Return the following lines and nothing else: the one holding "[Search] (1021, 40)" and all those after it in the records below, unchanged, minus any pictures.

<<<<

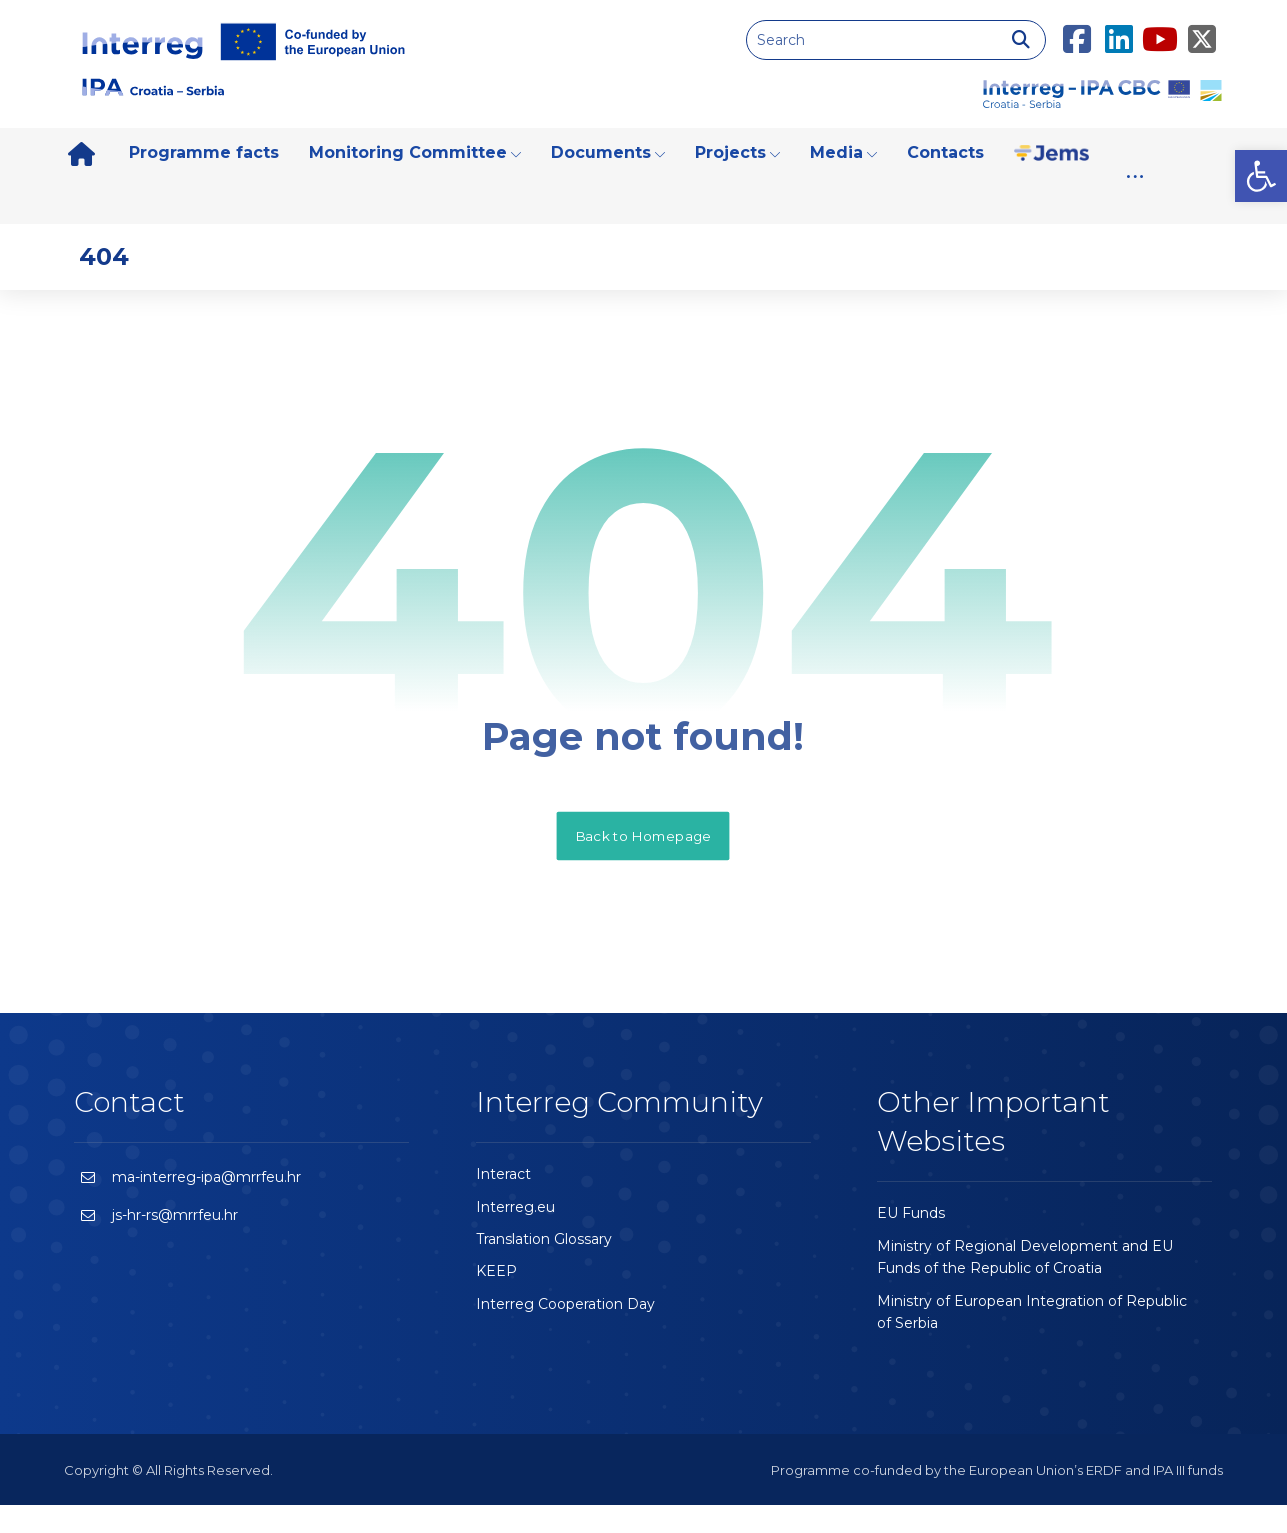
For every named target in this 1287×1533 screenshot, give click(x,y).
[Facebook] (1077, 28)
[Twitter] (1202, 28)
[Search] (1021, 40)
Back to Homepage (644, 861)
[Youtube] (1160, 28)
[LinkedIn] (1119, 28)
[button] (1261, 176)
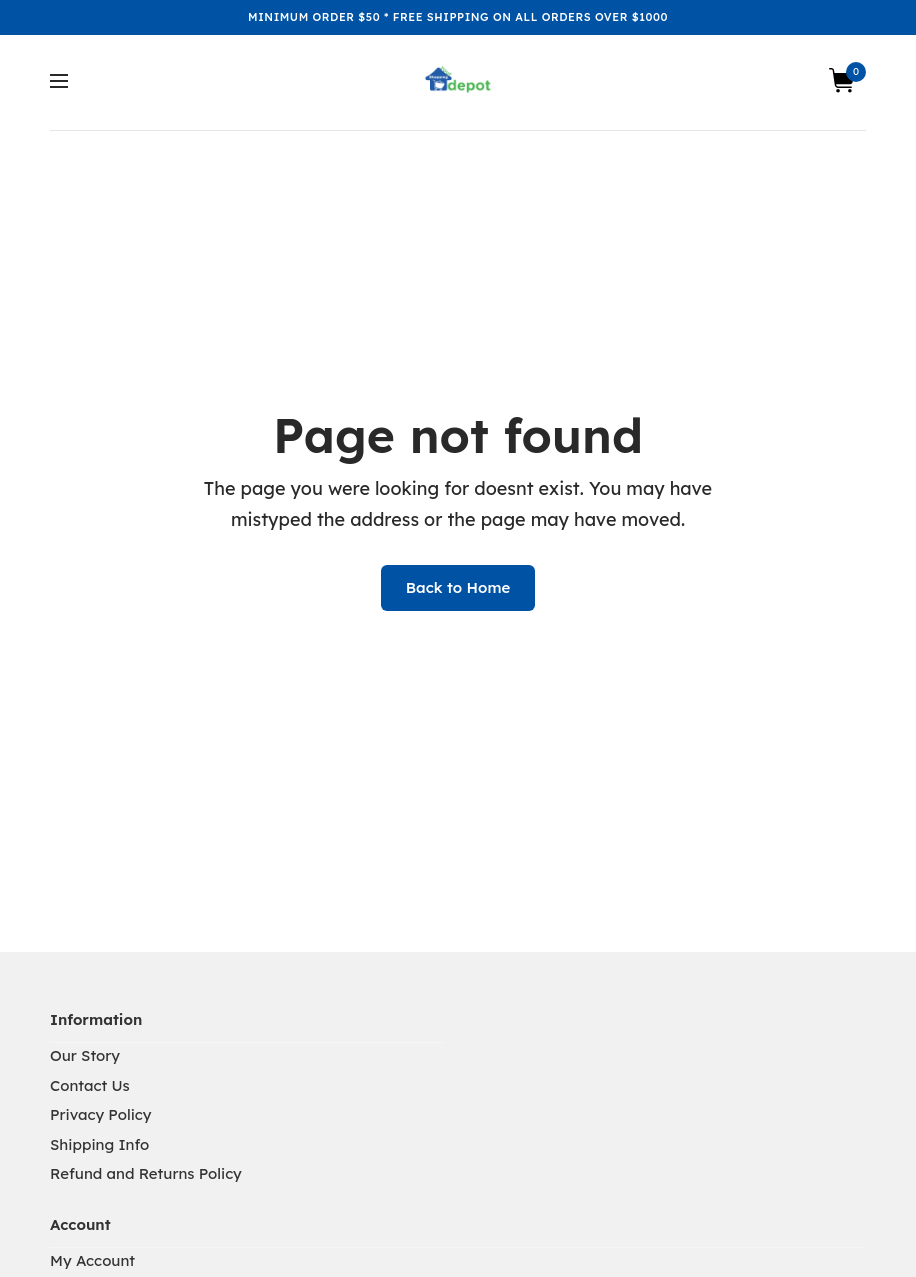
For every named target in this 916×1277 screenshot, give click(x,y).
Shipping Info (99, 1144)
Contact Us (90, 1085)
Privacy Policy (100, 1114)
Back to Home (458, 587)
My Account (92, 1260)
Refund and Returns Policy (146, 1173)
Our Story (85, 1055)
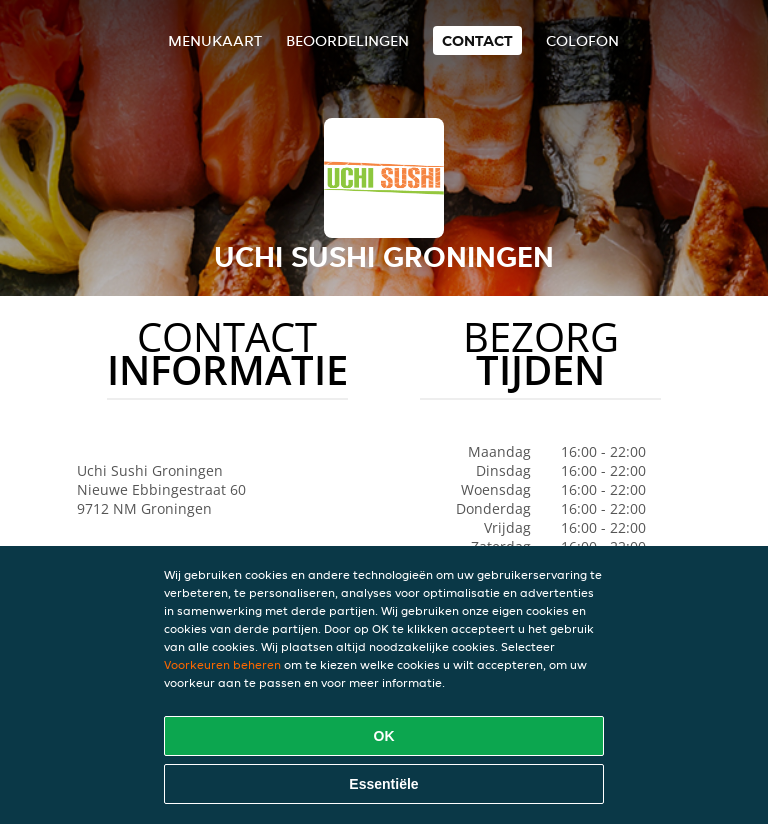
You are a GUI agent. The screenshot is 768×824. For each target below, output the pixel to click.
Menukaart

>>>>

- **Response for this exercise**:
[Search] (1021, 40)
Back to Homepage (644, 861)
[Youtube] (1160, 28)
[LinkedIn] (1119, 28)
[button] (1261, 176)
For every named target in this 916×1277 screenshot, give click(x,y).
Shipping Info (99, 1144)
Contact Us (90, 1085)
Privacy Policy (100, 1114)
Back to Home (458, 587)
My Account (92, 1260)
Refund and Returns Policy (146, 1173)
Our Story (85, 1055)
You are a GUI agent. The screenshot is 768×824. For each target below, output the pixel to click.
Menukaart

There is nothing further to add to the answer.